Tracie Aylmer is a human rights advocate who believes in respect for all, and has written many articles about the injustice being dealt to asylum seekers and to Indigenous Australians. But her fight for justice is not the only fight Tracie has on her hands. Here she courageously opens up tell us about this fight – a fight on a personal level that many find a taboo to reveal.
Going through early menopause can be a shock, not just for the person involved but for everyone around them.
I had started noticing symptoms early last year, which started with the hot flushes. All of a sudden sweat would drip from me for about a minute, then just as suddenly it would all stop and I’d be left freezing cold from how wet I was. This symptom lasted several months, and would come when least expected. At the time, I thought nothing of it, as I was busy.
Then the other symptoms started appearing – the lack of concentration, the tiredness, the lack of energy no matter what I did, the itching like there were a million ants crawling under my skin, and the sensitivity. Other physiological changes occurred too, but I won’t be adding those symptoms as it tends to be confronting to men in particular.
People started shying away from me. They thought I was going through some kind of severe mental illness. People no longer wanted to talk to me. They left rooms when I came in. They saw there was something wrong, but I ended up being an elephant in the room. If they think I hadn’t noticed, I hope by this article that they think again. I noticed.
The past few months in particular have been quite hell. The symptoms had come in waves, and decided to magnify themselves considerably.
During these times I was unemployable. I had to leave all volunteer work, and trying to find paid employment has been impossible. The symptoms were that severe. And of course no one wanted to have a chat about it to me. People were telling me I should see a therapist, but I kept saying that I wasn’t going through any kind of mental illness, so of course I wasn’t going to see a therapist. Why should I? There was nothing mentally wrong with me. They showed signs that they didn’t believe me.
Friends became really concerned for me. They continually asked if I was OK. Of course, I was struggling. Then my housemate asked me if I was going through menopause.
Everything then clicked into place.
Every woman goes through menopause. Not one woman is immune from it. It’s the change of life, just like men have their ‘midlife crisis’ where they need to re-evaluate their lives for the next path in life. It’s a natural phase in life.
The severity of menopause depends upon each individual woman. For me, I had surgery in July 2011, plus my family is prone to more severe symptoms. Surgery, mental illness, and family history amongst other reasons could give more severe symptoms for some women. Other women may not suffer so badly, but she will still go through it. Early menopause is more likely to occur with family history as well.
Doctors can also be a pain. Male doctors are more prone to gaslight women going through menopausal symptoms, telling them ‘it’s all in their head’. This can be particularly if the blood test shows something slightly different to being affected by severe symptoms.

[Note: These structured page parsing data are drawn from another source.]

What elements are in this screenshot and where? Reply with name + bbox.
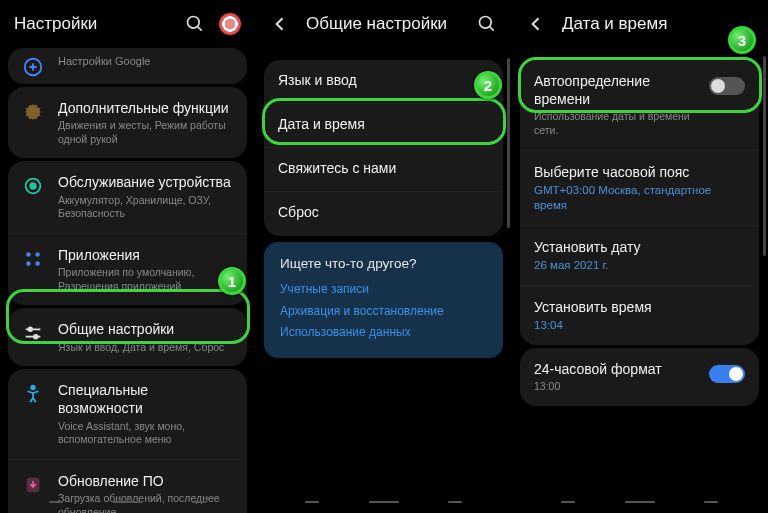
card-advanced[interactable]: Дополнительные функцииДвижения и жесты, … xyxy=(8,87,247,158)
toggle-24h[interactable] xyxy=(709,365,745,383)
row-device-care[interactable]: Обслуживание устройстваАккумулятор, Хран… xyxy=(8,161,247,233)
svg-point-11 xyxy=(28,328,32,332)
card-dt-main: Автоопределение времениИспользование дат… xyxy=(520,60,759,345)
svg-point-4 xyxy=(30,184,36,190)
row-sub: Voice Assistant, звук моно, вспомогатель… xyxy=(58,420,233,447)
sliders-icon xyxy=(22,322,44,344)
back-icon[interactable] xyxy=(270,14,290,34)
row-title: 24-часовой формат xyxy=(534,360,709,378)
nav-bar[interactable] xyxy=(0,491,255,513)
row-sub: Использование даты и времени сети. xyxy=(534,110,709,137)
row-accessibility[interactable]: Специальные возможностиVoice Assistant, … xyxy=(8,369,247,460)
accessibility-icon xyxy=(22,383,44,405)
row-set-time[interactable]: Установить время13:04 xyxy=(520,286,759,345)
row-title: Выберите часовой пояс xyxy=(534,163,745,181)
suggest-heading: Ищете что-то другое? xyxy=(280,256,487,271)
row-title: Приложения xyxy=(58,246,233,264)
card-google[interactable]: Настройки Google xyxy=(8,48,247,84)
svg-point-7 xyxy=(26,261,31,266)
row-sub: Движения и жесты, Режим работы одной рук… xyxy=(58,119,233,146)
panel-settings: Настройки Настройки Google Дополнительны… xyxy=(0,0,256,513)
card-dt-format: 24-часовой формат13:00 xyxy=(520,348,759,406)
card-general[interactable]: Общие настройкиЯзык и ввод, Дата и время… xyxy=(8,308,247,366)
row-timezone[interactable]: Выберите часовой поясGMT+03:00 Москва, с… xyxy=(520,151,759,226)
row-language[interactable]: Язык и ввод xyxy=(264,60,503,104)
svg-line-1 xyxy=(198,27,202,31)
suggest-link[interactable]: Использование данных xyxy=(280,322,487,344)
row-sub: GMT+03:00 Москва, стандартное время xyxy=(534,183,745,213)
row-title: Настройки Google xyxy=(58,54,233,68)
header-title: Общие настройки xyxy=(306,14,477,34)
row-auto-time[interactable]: Автоопределение времениИспользование дат… xyxy=(520,60,759,151)
target-icon xyxy=(22,175,44,197)
panel-datetime: Дата и время Автоопределение времениИспо… xyxy=(512,0,768,513)
row-title: Дата и время xyxy=(278,115,489,133)
svg-point-13 xyxy=(31,386,35,390)
row-reset[interactable]: Сброс xyxy=(264,192,503,236)
svg-point-8 xyxy=(35,261,40,266)
row-title: Дополнительные функции xyxy=(58,99,233,117)
toggle-auto-time[interactable] xyxy=(709,77,745,95)
suggest-link[interactable]: Учетные записи xyxy=(280,279,487,301)
row-title: Специальные возможности xyxy=(58,381,233,417)
row-title: Автоопределение времени xyxy=(534,72,709,108)
row-title: Язык и ввод xyxy=(278,71,489,89)
row-title: Общие настройки xyxy=(58,320,233,338)
svg-point-6 xyxy=(35,252,40,257)
svg-point-0 xyxy=(188,17,200,29)
nav-bar[interactable] xyxy=(512,491,767,513)
svg-point-16 xyxy=(480,17,492,29)
svg-line-17 xyxy=(490,27,494,31)
row-apps[interactable]: ПриложенияПриложения по умолчанию, Разре… xyxy=(8,234,247,305)
gear-icon xyxy=(22,101,44,123)
row-datetime[interactable]: Дата и время xyxy=(264,104,503,148)
row-title: Установить время xyxy=(534,298,745,316)
search-icon[interactable] xyxy=(477,14,497,34)
row-sub: 26 мая 2021 г. xyxy=(534,258,745,273)
search-icon[interactable] xyxy=(185,14,205,34)
scrollbar[interactable] xyxy=(507,58,510,228)
panel-general: Общие настройки Язык и ввод Дата и время… xyxy=(256,0,512,513)
row-sub: Приложения по умолчанию, Разрешения прил… xyxy=(58,266,233,293)
row-sub: Язык и ввод, Дата и время, Сброс xyxy=(58,341,233,355)
svg-point-5 xyxy=(26,252,31,257)
avatar[interactable] xyxy=(219,13,241,35)
svg-point-12 xyxy=(34,335,38,339)
apps-icon xyxy=(22,248,44,270)
card-care: Обслуживание устройстваАккумулятор, Хран… xyxy=(8,161,247,305)
row-sub: Аккумулятор, Хранилище, ОЗУ, Безопасност… xyxy=(58,194,233,221)
scrollbar[interactable] xyxy=(763,56,766,256)
step-badge-1: 1 xyxy=(218,267,246,295)
header-title: Дата и время xyxy=(562,14,753,34)
row-title: Сброс xyxy=(278,203,489,221)
row-set-date[interactable]: Установить дату26 мая 2021 г. xyxy=(520,226,759,286)
back-icon[interactable] xyxy=(526,14,546,34)
google-icon xyxy=(22,56,44,78)
row-title: Свяжитесь с нами xyxy=(278,159,489,177)
row-sub: 13:04 xyxy=(534,318,745,333)
nav-bar[interactable] xyxy=(256,491,511,513)
header-title: Настройки xyxy=(14,14,185,34)
step-badge-3: 3 xyxy=(728,26,756,54)
suggest-link[interactable]: Архивация и восстановление xyxy=(280,301,487,323)
card-general-items: Язык и ввод Дата и время Свяжитесь с нам… xyxy=(264,60,503,236)
row-sub: 13:00 xyxy=(534,380,709,394)
row-title: Обслуживание устройства xyxy=(58,173,233,191)
row-title: Установить дату xyxy=(534,238,745,256)
header-settings: Настройки xyxy=(0,0,255,48)
row-24h[interactable]: 24-часовой формат13:00 xyxy=(520,348,759,406)
step-badge-2: 2 xyxy=(474,71,502,99)
row-title: Обновление ПО xyxy=(58,472,233,490)
suggest-card: Ищете что-то другое? Учетные записи Архи… xyxy=(264,242,503,358)
header-general: Общие настройки xyxy=(256,0,511,48)
row-contact[interactable]: Свяжитесь с нами xyxy=(264,148,503,192)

Eating foods high in phyto-estrogen can give a different result to what’s expected. Taking natural estrogen will also show that a woman would have estrogen in her body, when in fact she doesn’t. A male doctor won’t be able to see or understand this, and will assume that a woman has a severe mental illness rather than be going through menopause. This is particularly if it’s early.

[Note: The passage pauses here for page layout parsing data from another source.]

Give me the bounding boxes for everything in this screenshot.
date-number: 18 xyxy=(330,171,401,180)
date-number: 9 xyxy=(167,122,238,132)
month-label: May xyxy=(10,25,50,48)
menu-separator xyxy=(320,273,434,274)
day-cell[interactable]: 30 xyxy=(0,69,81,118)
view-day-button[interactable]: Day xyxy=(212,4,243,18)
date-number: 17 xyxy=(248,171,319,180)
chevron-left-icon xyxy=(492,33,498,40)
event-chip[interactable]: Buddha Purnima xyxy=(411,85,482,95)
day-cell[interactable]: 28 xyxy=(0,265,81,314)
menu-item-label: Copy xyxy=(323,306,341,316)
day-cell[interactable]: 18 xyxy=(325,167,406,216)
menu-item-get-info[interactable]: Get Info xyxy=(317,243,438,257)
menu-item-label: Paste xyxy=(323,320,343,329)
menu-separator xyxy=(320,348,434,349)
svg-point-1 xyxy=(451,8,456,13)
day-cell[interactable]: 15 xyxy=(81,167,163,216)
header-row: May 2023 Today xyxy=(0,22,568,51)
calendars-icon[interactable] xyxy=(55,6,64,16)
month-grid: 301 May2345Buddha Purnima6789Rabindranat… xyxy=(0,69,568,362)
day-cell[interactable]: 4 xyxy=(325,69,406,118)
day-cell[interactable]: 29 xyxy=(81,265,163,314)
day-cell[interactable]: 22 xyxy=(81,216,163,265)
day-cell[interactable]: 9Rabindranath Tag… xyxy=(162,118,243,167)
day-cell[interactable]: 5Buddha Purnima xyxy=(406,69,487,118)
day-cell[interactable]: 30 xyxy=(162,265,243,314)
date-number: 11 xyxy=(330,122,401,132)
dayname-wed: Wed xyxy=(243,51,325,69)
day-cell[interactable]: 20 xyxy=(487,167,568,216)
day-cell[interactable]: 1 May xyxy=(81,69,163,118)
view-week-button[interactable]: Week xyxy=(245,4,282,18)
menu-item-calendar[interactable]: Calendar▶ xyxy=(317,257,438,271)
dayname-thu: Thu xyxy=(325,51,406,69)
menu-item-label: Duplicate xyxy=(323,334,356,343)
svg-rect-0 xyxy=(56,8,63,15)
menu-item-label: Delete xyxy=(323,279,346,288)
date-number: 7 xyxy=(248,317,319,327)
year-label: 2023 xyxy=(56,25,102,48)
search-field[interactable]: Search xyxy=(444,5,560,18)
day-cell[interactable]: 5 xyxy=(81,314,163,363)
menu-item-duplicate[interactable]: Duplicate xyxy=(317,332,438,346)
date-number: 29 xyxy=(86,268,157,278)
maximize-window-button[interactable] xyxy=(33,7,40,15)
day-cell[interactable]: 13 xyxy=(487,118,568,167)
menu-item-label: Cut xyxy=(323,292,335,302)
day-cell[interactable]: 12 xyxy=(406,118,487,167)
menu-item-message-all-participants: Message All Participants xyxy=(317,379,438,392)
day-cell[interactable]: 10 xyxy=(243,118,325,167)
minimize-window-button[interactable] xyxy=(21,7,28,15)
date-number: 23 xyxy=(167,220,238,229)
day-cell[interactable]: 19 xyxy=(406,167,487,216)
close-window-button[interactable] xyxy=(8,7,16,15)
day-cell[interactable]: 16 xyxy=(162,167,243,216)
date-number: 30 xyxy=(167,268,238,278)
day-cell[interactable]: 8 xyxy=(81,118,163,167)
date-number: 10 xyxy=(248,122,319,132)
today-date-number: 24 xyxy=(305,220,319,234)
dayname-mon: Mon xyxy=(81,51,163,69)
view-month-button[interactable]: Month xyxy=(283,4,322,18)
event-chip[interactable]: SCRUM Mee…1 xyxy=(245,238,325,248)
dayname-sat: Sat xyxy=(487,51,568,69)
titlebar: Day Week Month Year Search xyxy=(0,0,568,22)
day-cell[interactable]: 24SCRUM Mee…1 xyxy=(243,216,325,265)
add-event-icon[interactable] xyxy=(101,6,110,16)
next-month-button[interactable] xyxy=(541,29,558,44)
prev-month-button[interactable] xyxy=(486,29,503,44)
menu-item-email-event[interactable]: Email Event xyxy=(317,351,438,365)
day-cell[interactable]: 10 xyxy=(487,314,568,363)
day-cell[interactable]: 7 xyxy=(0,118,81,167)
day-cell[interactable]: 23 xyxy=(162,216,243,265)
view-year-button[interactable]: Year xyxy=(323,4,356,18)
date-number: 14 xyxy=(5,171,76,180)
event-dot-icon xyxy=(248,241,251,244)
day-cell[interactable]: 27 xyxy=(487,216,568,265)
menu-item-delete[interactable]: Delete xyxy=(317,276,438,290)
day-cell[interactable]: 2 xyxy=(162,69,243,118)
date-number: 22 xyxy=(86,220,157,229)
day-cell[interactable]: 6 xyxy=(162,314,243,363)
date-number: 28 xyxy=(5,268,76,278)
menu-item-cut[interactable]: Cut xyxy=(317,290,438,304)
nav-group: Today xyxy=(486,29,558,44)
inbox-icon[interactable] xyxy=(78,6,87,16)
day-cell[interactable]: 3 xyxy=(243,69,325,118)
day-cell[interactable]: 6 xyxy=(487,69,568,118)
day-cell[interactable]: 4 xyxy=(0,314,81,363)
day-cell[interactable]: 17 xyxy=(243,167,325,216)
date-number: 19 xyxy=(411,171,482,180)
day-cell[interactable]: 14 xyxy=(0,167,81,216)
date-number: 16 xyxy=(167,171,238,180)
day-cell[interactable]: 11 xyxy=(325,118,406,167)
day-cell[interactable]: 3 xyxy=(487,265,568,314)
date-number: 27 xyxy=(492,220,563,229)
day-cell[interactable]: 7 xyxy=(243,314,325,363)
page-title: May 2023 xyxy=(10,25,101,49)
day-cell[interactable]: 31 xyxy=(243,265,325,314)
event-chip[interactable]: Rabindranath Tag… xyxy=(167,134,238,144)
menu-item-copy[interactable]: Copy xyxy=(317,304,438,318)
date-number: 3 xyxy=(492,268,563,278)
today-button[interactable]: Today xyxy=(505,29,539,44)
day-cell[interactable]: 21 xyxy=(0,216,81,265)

Menopause can also happen at any time through a woman’s life. The average woman goes through it at around their early 50s. Some women go through it earlier (20s, 30s or 40s) and a few women can go through it later. There needs to be more education in relation to this. The symptoms obviously need to be explained to everyone so women can feel a little more nurtured than what this society is at present willing to accept.
Understanding the symptoms are important for everyone, and not just the woman going through it. Women are crucial to society. Without women, there wouldn’t be the future of society. As we are crucial and worthwhile, so are our hormones. It is therefore a given that everyone needs to understand what menopausal symptoms are, so they can help a woman deal with it, instead of leaving her to it, particularly if the symptoms are severe.

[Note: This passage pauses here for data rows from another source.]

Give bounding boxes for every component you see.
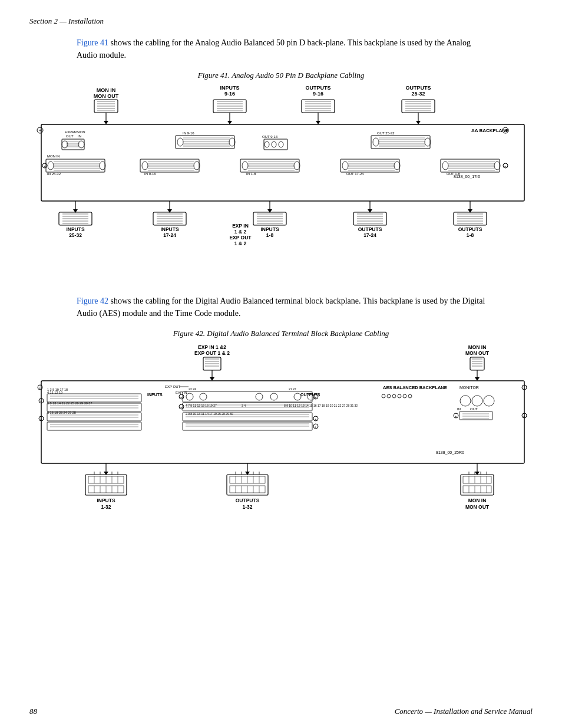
svg-point-245 bbox=[256, 393, 263, 400]
svg-text:+: + bbox=[315, 417, 317, 421]
svg-point-105 bbox=[242, 162, 248, 170]
svg-text:21  22: 21 22 bbox=[289, 387, 296, 391]
svg-point-281 bbox=[398, 394, 401, 398]
svg-text:IN: IN bbox=[457, 407, 461, 411]
section-header: Section 2 — Installation bbox=[29, 17, 104, 25]
svg-point-69 bbox=[279, 141, 283, 147]
svg-rect-66 bbox=[264, 139, 287, 150]
svg-text:3  4: 3 4 bbox=[242, 404, 246, 407]
svg-text:EXP OUT: EXP OUT bbox=[229, 235, 252, 241]
svg-text:MON OUT: MON OUT bbox=[465, 504, 490, 510]
svg-text:+: + bbox=[39, 129, 41, 133]
svg-text:+: + bbox=[315, 396, 317, 399]
svg-rect-71 bbox=[371, 136, 430, 149]
svg-text:MON IN: MON IN bbox=[468, 498, 487, 503]
svg-text:OUTPUTS: OUTPUTS bbox=[405, 85, 431, 91]
svg-text:AES BALANCED BACKPLANE: AES BALANCED BACKPLANE bbox=[383, 385, 447, 390]
svg-rect-40 bbox=[41, 124, 524, 201]
svg-text:INPUTS: INPUTS bbox=[220, 85, 239, 91]
svg-text:+: + bbox=[40, 417, 42, 421]
svg-text:8138_00_17r0: 8138_00_17r0 bbox=[454, 174, 480, 179]
figure-41-ref[interactable]: Figure 41 bbox=[77, 38, 108, 47]
svg-point-273 bbox=[460, 396, 471, 406]
svg-text:MONITOR: MONITOR bbox=[459, 386, 479, 390]
svg-text:OUTPUTS: OUTPUTS bbox=[305, 85, 330, 91]
svg-text:5  8  13  14  21  22  25  26  : 5 8 13 14 21 22 25 26 29 30 37 bbox=[47, 401, 92, 405]
svg-text:9-16: 9-16 bbox=[224, 91, 235, 97]
svg-marker-39 bbox=[416, 121, 421, 124]
svg-text:1-32: 1-32 bbox=[242, 504, 252, 510]
svg-text:OUT: OUT bbox=[470, 407, 478, 411]
svg-point-83 bbox=[48, 162, 54, 170]
svg-text:INPUTS: INPUTS bbox=[97, 498, 115, 503]
svg-point-57 bbox=[177, 138, 183, 146]
svg-text:OUT 25-32: OUT 25-32 bbox=[377, 131, 395, 135]
svg-marker-208 bbox=[475, 377, 480, 381]
svg-text:OUTPUTS: OUTPUTS bbox=[358, 226, 382, 232]
svg-text:OUT 9-16: OUT 9-16 bbox=[262, 135, 278, 139]
svg-rect-82 bbox=[46, 159, 105, 172]
svg-text:+: + bbox=[523, 414, 525, 418]
svg-text:OUTPUTS: OUTPUTS bbox=[458, 226, 482, 232]
svg-rect-242 bbox=[183, 391, 312, 402]
svg-text:25-32: 25-32 bbox=[69, 232, 82, 238]
svg-point-282 bbox=[403, 394, 406, 398]
svg-text:MON IN: MON IN bbox=[47, 154, 60, 158]
intro-paragraph-2: Figure 42 shows the cabling for the Digi… bbox=[77, 295, 485, 319]
svg-text:INPUTS: INPUTS bbox=[66, 226, 85, 232]
svg-point-274 bbox=[472, 396, 482, 406]
svg-text:EXP IN 1 &2: EXP IN 1 &2 bbox=[198, 344, 226, 350]
svg-point-246 bbox=[270, 393, 277, 400]
svg-text:+: + bbox=[180, 406, 183, 409]
svg-text:MON OUT: MON OUT bbox=[94, 93, 119, 99]
svg-rect-94 bbox=[140, 159, 199, 172]
svg-text:+: + bbox=[455, 414, 457, 418]
figure-42-caption: Figure 42. Digital Audio Balanced Termin… bbox=[29, 329, 533, 338]
svg-rect-124 bbox=[441, 159, 500, 172]
svg-rect-114 bbox=[340, 159, 399, 172]
svg-text:+: + bbox=[39, 386, 41, 390]
svg-text:1-8: 1-8 bbox=[467, 232, 474, 238]
svg-rect-335 bbox=[461, 475, 494, 495]
svg-text:IN 9-16: IN 9-16 bbox=[144, 172, 156, 176]
svg-text:23  24: 23 24 bbox=[189, 387, 196, 391]
svg-text:MON IN: MON IN bbox=[97, 87, 116, 93]
svg-text:+: + bbox=[40, 400, 42, 403]
svg-text:4  7  8  11  12  15  16  19  2: 4 7 8 11 12 15 16 19 27 bbox=[186, 404, 217, 407]
svg-text:+: + bbox=[44, 164, 46, 168]
svg-text:9-16: 9-16 bbox=[313, 91, 323, 97]
svg-text:IN 9-16: IN 9-16 bbox=[183, 131, 194, 135]
svg-text:MON IN: MON IN bbox=[468, 344, 487, 350]
svg-point-95 bbox=[142, 162, 148, 170]
svg-marker-33 bbox=[104, 121, 108, 124]
svg-text:8  15  18  23  24  27  28: 8 15 18 23 24 27 28 bbox=[47, 411, 76, 414]
svg-point-275 bbox=[484, 396, 494, 406]
svg-text:+: + bbox=[523, 386, 525, 390]
svg-text:+: + bbox=[504, 129, 507, 133]
svg-text:+: + bbox=[180, 396, 183, 399]
svg-rect-56 bbox=[176, 136, 234, 149]
svg-point-67 bbox=[265, 141, 269, 147]
svg-rect-229 bbox=[47, 422, 141, 430]
figure-41-caption: Figure 41. Analog Audio 50 Pin D Backpla… bbox=[29, 71, 533, 80]
svg-text:INPUTS: INPUTS bbox=[147, 393, 163, 397]
manual-title: Concerto — Installation and Service Manu… bbox=[395, 707, 533, 716]
svg-text:OUTPUTS: OUTPUTS bbox=[236, 498, 260, 503]
svg-marker-206 bbox=[210, 377, 214, 381]
svg-text:IN 1-8: IN 1-8 bbox=[246, 172, 256, 176]
svg-point-244 bbox=[200, 393, 207, 400]
svg-text:OUT: OUT bbox=[66, 134, 74, 138]
svg-text:INPUTS: INPUTS bbox=[160, 226, 179, 232]
svg-text:1 & 2: 1 & 2 bbox=[234, 229, 247, 235]
svg-point-278 bbox=[382, 394, 385, 398]
svg-rect-218 bbox=[47, 394, 141, 402]
svg-rect-104 bbox=[240, 159, 299, 172]
svg-point-279 bbox=[387, 394, 391, 398]
figure-41-diagram: MON IN MON OUT INPUTS 9-16 OUTPUTS 9-16 … bbox=[29, 84, 536, 284]
svg-text:EXP OUT: EXP OUT bbox=[165, 385, 181, 388]
svg-point-243 bbox=[186, 393, 193, 400]
svg-point-247 bbox=[294, 393, 301, 400]
svg-rect-336 bbox=[463, 476, 491, 483]
figure-42-ref[interactable]: Figure 42 bbox=[77, 297, 108, 305]
svg-text:8138_00_25R0: 8138_00_25R0 bbox=[436, 450, 464, 455]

Right now, I am taking natural estrogen. It’s working, but of course it’s a temporary fix. I will need to go on HRT (hormone replacement therapy) as quickly as possible. My energy levels are back to what I distantly recall I used to have. I can now (finally) concentrate on completing tasks. I am starting to feel like my old self again, before my estrogen decided to dramatically deplete within my body. I now can have time to reconsider my path in life, and unfortunately I will have to leave some parts of my old life behind. People have a habit of not believing a person when they are going through severe menopausal symptoms. It’s something that should be expected. I only hope that others will be kinder to them when they go through it, than they were with me.
My friends were the kindness that I love. To them, I can only thank them for being there for me when I needed them most.